Debian packages as Graph Database
I have been playing around with Neo4j as graph database, and searching for a big dataset I decided to look at Debian packages (source and binary) from stable, testing, sid, and experimental, and represent all of that in a big graph database.
While this is far from ready, the following entities and relations a represented:
- source packages, unversioned and versioned
- binary packages, unversioned and versioned
- maintainers
- all dependencies, including alternatives and versioned dependencies
- relations like maintains, builds, etc
- suites (stable, testing, sid, experimental)
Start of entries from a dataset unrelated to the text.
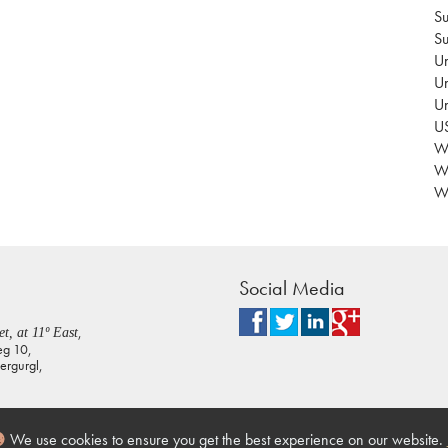
Su
Su
Un
Un
U
US
Wa
W
Wo
Social Media
,
t, at 11º East
eg 10,
rgurgl,
We use cookies to ensure you get the best experience on our website.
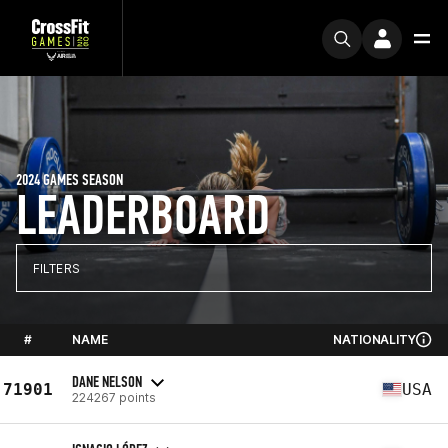
2024 GAMES SEASON
LEADERBOARD
FILTERS
#
NAME
NATIONALITY
DANE NELSON
71901
USA
224267 points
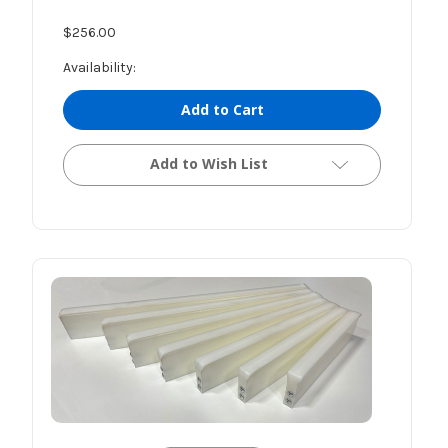
$256.00
Availability:
Add to Cart
Add to Wish List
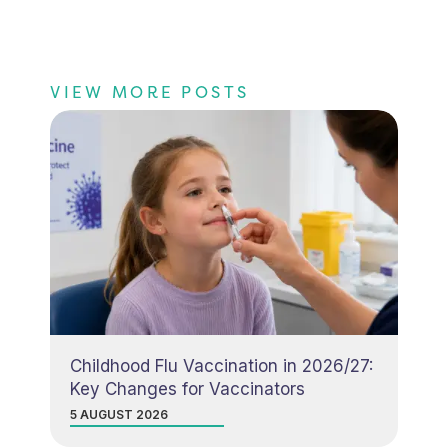
VIEW MORE POSTS
Childhood Flu Vaccination in 2026/27:
Key Changes for Vaccinators
5 AUGUST 2026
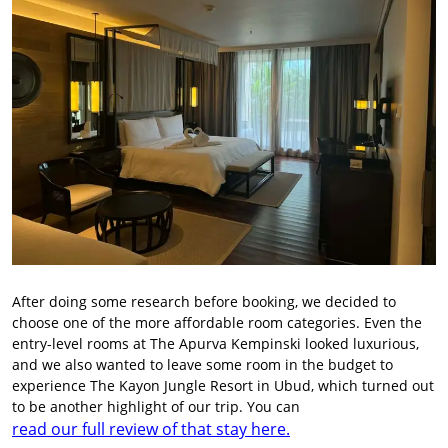
After doing some research before booking, we decided to
choose one of the more affordable room categories. Even the
entry-level rooms at The Apurva Kempinski looked luxurious,
and we also wanted to leave some room in the budget to
experience The Kayon Jungle Resort in Ubud, which turned out
to be another highlight of our trip. You can
read our full review of that stay here.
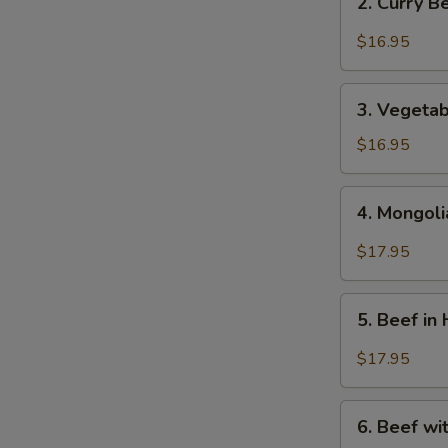
2. Curry 
芥
Curry
蘭
Beef
$16.95
牛
-
咖
3.
哩
3. Vegeta
Vegetables
牛
Beef
$16.95
-
蔬
4.
4. Mongol
菜
Mongolian
牛
Beef
$17.95
-
蒙
5.
古
5. Beef i
Beef
牛
in
$17.95
Hot
&
6.
Spicy
6. Beef w
Beef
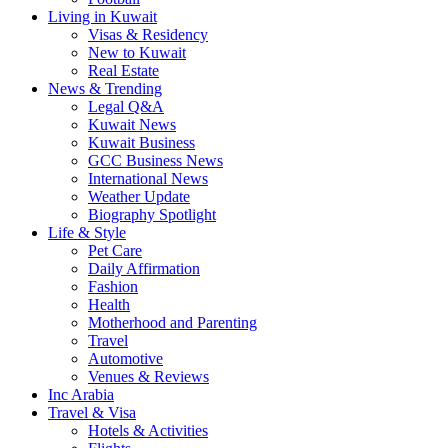
Living in Kuwait
Visas & Residency
New to Kuwait
Real Estate
News & Trending
Legal Q&A
Kuwait News
Kuwait Business
GCC Business News
International News
Weather Update
Biography Spotlight
Life & Style
Pet Care
Daily Affirmation
Fashion
Health
Motherhood and Parenting
Travel
Automotive
Venues & Reviews
Inc Arabia
Travel & Visa
Hotels & Activities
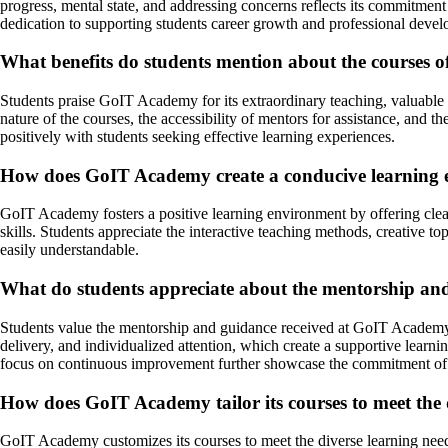
progress, mental state, and addressing concerns reflects its commitmen
dedication to supporting students career growth and professional deve
What benefits do students mention about the courses 
Students praise GoIT Academy for its extraordinary teaching, valuable 
nature of the courses, the accessibility of mentors for assistance, and
positively with students seeking effective learning experiences.
How does GoIT Academy create a conducive learning e
GoIT Academy fosters a positive learning environment by offering clear
skills. Students appreciate the interactive teaching methods, creative 
easily understandable.
What do students appreciate about the mentorship a
Students value the mentorship and guidance received at GoIT Academy, 
delivery, and individualized attention, which create a supportive learn
focus on continuous improvement further showcase the commitment of
How does GoIT Academy tailor its courses to meet the d
GoIT Academy customizes its courses to meet the diverse learning needs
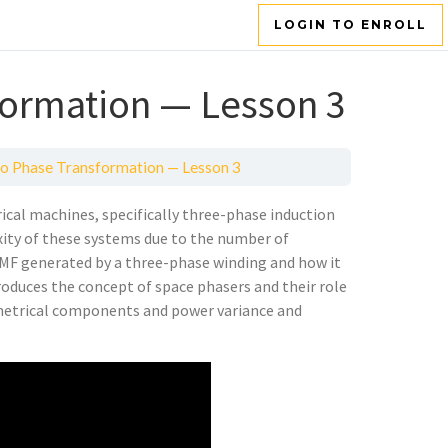
LOGIN TO ENROLL
formation — Lesson 3
o Phase Transformation — Lesson 3
rical machines, specifically three-phase induction
ity of these systems due to the number of
 MMF generated by a three-phase winding and how it
oduces the concept of space phasers and their role
mmetrical components and power variance and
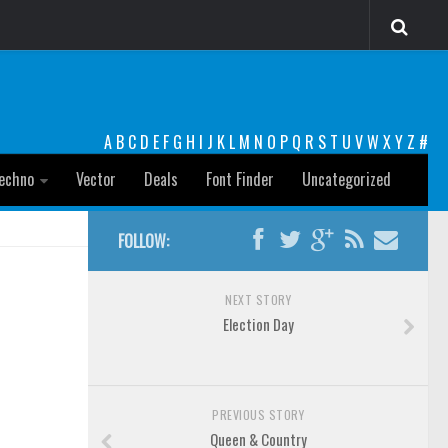
A
B
C
D
E
F
G
H
I
J
K
L
M
N
O
P
Q
R
S
T
U
V
W
X
Y
Z
#
echno
Vector
Deals
Font Finder
Uncategorized
FOLLOW:
NEXT STORY
Election Day
PREVIOUS STORY
Queen & Country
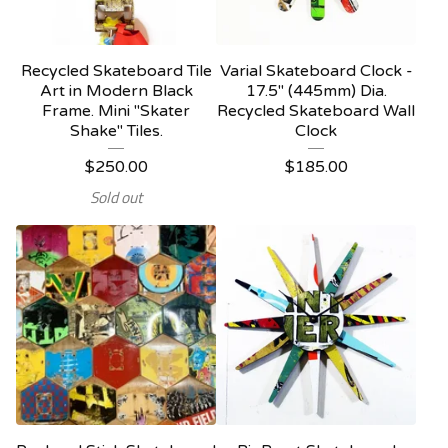
Recycled Skateboard Tile
Varial Skateboard Clock -
Art in Modern Black
17.5" (445mm) Dia.
Frame. Mini "Skater
Recycled Skateboard Wall
Shake" Tiles.
Clock
$
250.00
$
185.00
Sold out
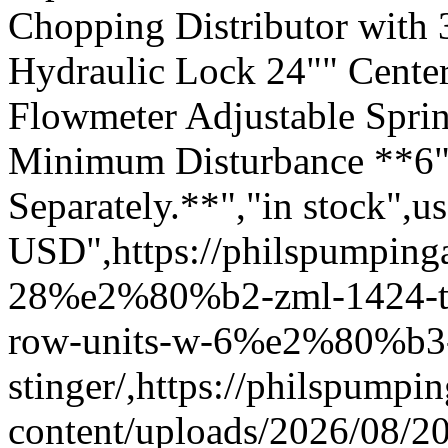
Chopping Distributor with 3
Hydraulic Lock 24"" Center
Flowmeter Adjustable Sprin
Minimum Disturbance **6"
Separately.**","in stock",u
USD",https://philspumping
28%e2%80%b2-zml-1424-too
row-units-w-6%e2%80%b3
stinger/,https://philspump
content/uploads/2026/08/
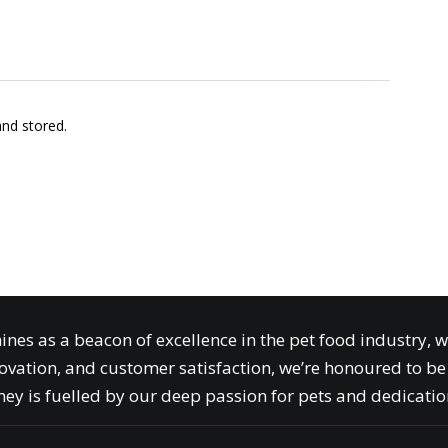
and stored.
ines as a beacon of excellence in the pet food industry, 
ovation, and customer satisfaction, we’re honoured to be 
ey is fuelled by our deep passion for pets and dedication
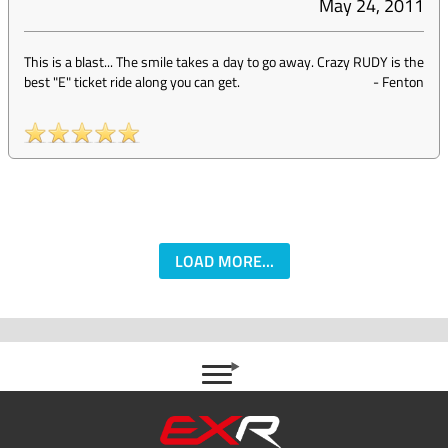
May 24, 2011
This is a blast... The smile takes a day to go away. Crazy RUDY is the
best "E" ticket ride along you can get.
-
Fenton
LOAD MORE...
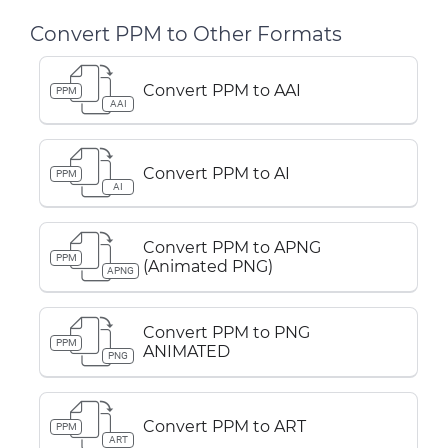
Convert PPM to Other Formats
Convert PPM to AAI
PPM
AAI
Convert PPM to AI
PPM
AI
Convert PPM to APNG
PPM
(Animated PNG)
APNG
Convert PPM to PNG
PPM
ANIMATED
PNG
Convert PPM to ART
PPM
ART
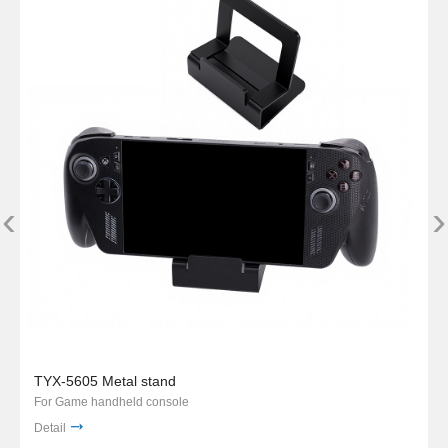
‹
›
TYX-5605 Metal stand
For Game handheld console
Detail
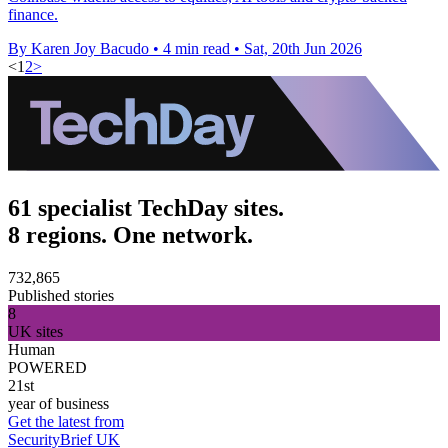
finance.
By Karen Joy Bacudo
•
4 min read
•
Sat, 20th Jun 2026
<
1
2
>
61 specialist TechDay sites.
8 regions. One network.
732,865
Published stories
8
UK sites
Human
POWERED
21st
year of business
Get the latest from
SecurityBrief UK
The graph currently has 220618 nodes and 782323 edges, and my first trial to import this into the database was by generating a long cypher statement, and then throwing that at cypher-shell. Well, that was not the best idea. After 24h I stopped the process and rewrote the generation script to generate csv files. Using neo4j-import the same amount of data was imported in 5secs (!!!).
What I would like to get in the future is the whole package history as well, and maybe also include all the bugs into the database … if I only would have easily accessible and parseable information about these items (Debian Q&A maybe?). If you have any suggestions, please let me know.
More to come, stay tuned.
Nice! As for the additional details you’d like to include, perhaps you can consult the Ultimate Debian Database.
Hi Aaron,
Thanks for your suggestion, I stumbled over udd recently and have already rewritten the scripts to use data from the udd 😉 and I want to include more and more parts of it over time. What is a pain is the not very nice output formats of psql, the unaligned output format is the best, but it seems there is no quoting our so possible to escape multi line fields.